Bu genel tespitten biraz daha özele gidelim. Uygulamaya yeni adım atanlar bakımından e-postalar ilk olumlu etkiyi yaratabilme ya da bağ kurabilme araçlarından biridir. Stajyerlere ve genç avukatlara, genellikle kıdemli bir meslektaşının daha kapsamlı mesleki faaliyetlerine ön hazırlık teşkil etmek üzere belirli bir hukuki sorunu araştırma, dilekçe veya ihtarname taslağı hazırlama, dokümanları inceleme, derleme ve özetleme ya da tercüme etme gibi görevler verilir. Genç meslektaşların, bu gibi görevleri yerine getirmeleri esnasında ve sonrasında çeşitli amaçlarla birçok kez e-posta göndermesi söz konusu olur. Bu çerçevede gönderilecek e-postaların alıcıları dikkatli ve seçicidir. Mesleki amaçlarına yönelik olan ve çoğu kez de zaman hassasiyeti bulunan bu mesajların hiçbir ayrıntısını gözden kaçırmazlar. Bu durum hem aksaklıkların hemen göze çarpacağı, hem de işverenler, üstler, çalışma arkadaşları ve iletişim zincirindeki diğer meslektaşlar, bazen de müvekkiller üzerindeki ilk olumlu etkilerin de yine bu e-postalar vasıtasıyla yaratılabileceği anlamına gelir. Yani profesyonel e-postalar önemlidir, ancak genç meslektaşlar bakımından daha da önemlidir. Bu öneme binaen, aşağıdaki tespit ve değerlendirmelerimi, hem dijital mesleki iletişiminiz hem de e-posta aracılığıyla yaptığınız yaz stajı, yasal staj ve iş başvurularınız bakımlarından dikkate almanızı öneririm.

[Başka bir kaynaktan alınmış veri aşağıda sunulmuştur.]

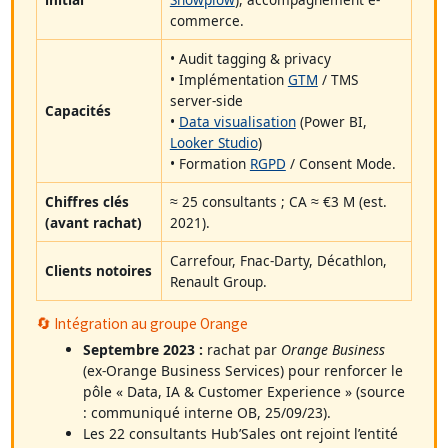
commerce.
• Audit tagging & privacy
• Implémentation
GTM
/ TMS
server-side
Capacités
•
Data visualisation
(Power BI,
Looker Studio
)
• Formation
RGPD
/ Consent Mode.
Chiffres clés
≈ 25 consultants ; CA ≈ €3 M (est.
(avant rachat)
2021).
Carrefour, Fnac-Darty, Décathlon,
Clients notoires
Renault Group.
🔄 Intégration au groupe Orange
Septembre 2023 :
rachat par
Orange Business
(ex-Orange Business Services) pour renforcer le
pôle « Data, IA & Customer Experience » (source
: communiqué interne OB, 25/09/23).
Les 22 consultants Hub’Sales ont rejoint l’entité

DİJİTAL İLETİŞİMİN AVANTAJLARI, RİSKLERİ ve BU RİSKLERİN YÖNETİMİ

Günümüzde hem özel hayatımızda hem de profesyonel anlamda tercih edilen iletişim yönteminin e-posta olduğu tartışmasız. Hızlı ve daha az masraflı olması, ayrıca hazırlamasının ve yollanmasının görece daha kolay olması bu yöntemin genellikle ifade edilen avantajları. “Gönder” tuşuna tıklayınca yollanmasının, iletilebilme ve cevap alabilme hızının iş yaşantımızı inanılmaz kolaylaştırdığı hususlarında hemfikirim. Ancak, hazırlanmasının kolay olduğu tespitine ancak bir çekince ile katılabilirim: (Özellikle profesyonel) e-posta hazırlamak, hazırlığınızı yöntemli olarak yapıyorsanız ve dijital mesleki iz bıraktığınızın bilinciyle her e-postayı aynı ciddiyetle planlıyorsanız kolay.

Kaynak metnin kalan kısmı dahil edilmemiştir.